**Work required**
Pull every line holding the string "raccolti" from the records below.

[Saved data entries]
________________________________________

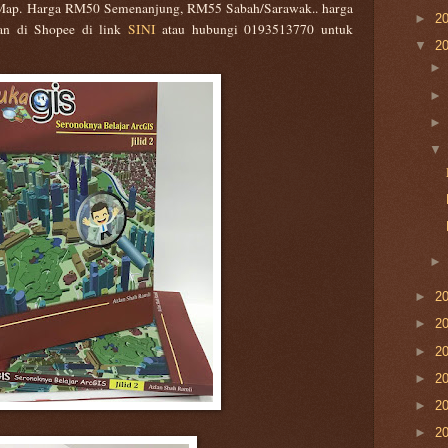
ap. Harga RM50 Semenanjung, RM55 Sabah/Sarawak.. harga
►
2
kan di Shopee di link
SINI
atau hubungi 0193513770 untuk
▼
2
►
2
►
2
►
2
►
2
►
2
►
2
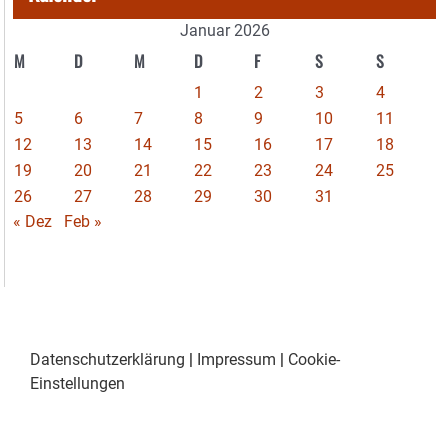
Januar 2026
M
D
M
D
F
S
S
1
2
3
4
5
6
7
8
9
10
11
12
13
14
15
16
17
18
19
20
21
22
23
24
25
26
27
28
29
30
31
« Dez
Feb »
Datenschutzerklärung
|
Impressum
|
Cookie-
Einstellungen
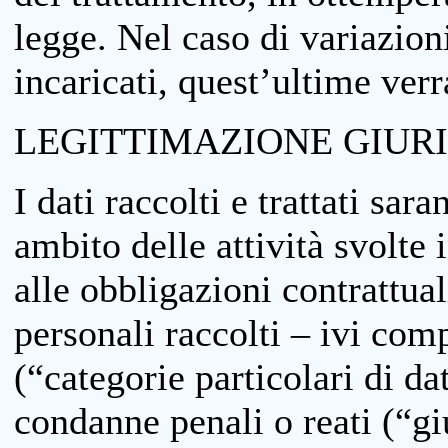
legge. Nel caso di variazioni
incaricati, quest’ultime ver
LEGITTIMAZIONE GIUR
I dati raccolti e trattati sar
ambito delle attività svolte 
alle obbligazioni contrattual
personali raccolti – ivi comp
(“categorie particolari di da
condanne penali o reati (“gi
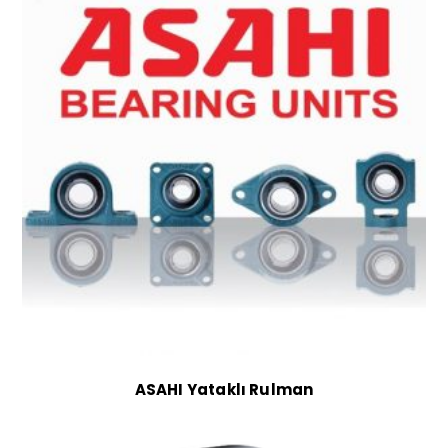
ASAHI Yataklı Rulman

________________________________________

**Result below**
I dati raccolti e trattati sar
personali raccolti – ivi comp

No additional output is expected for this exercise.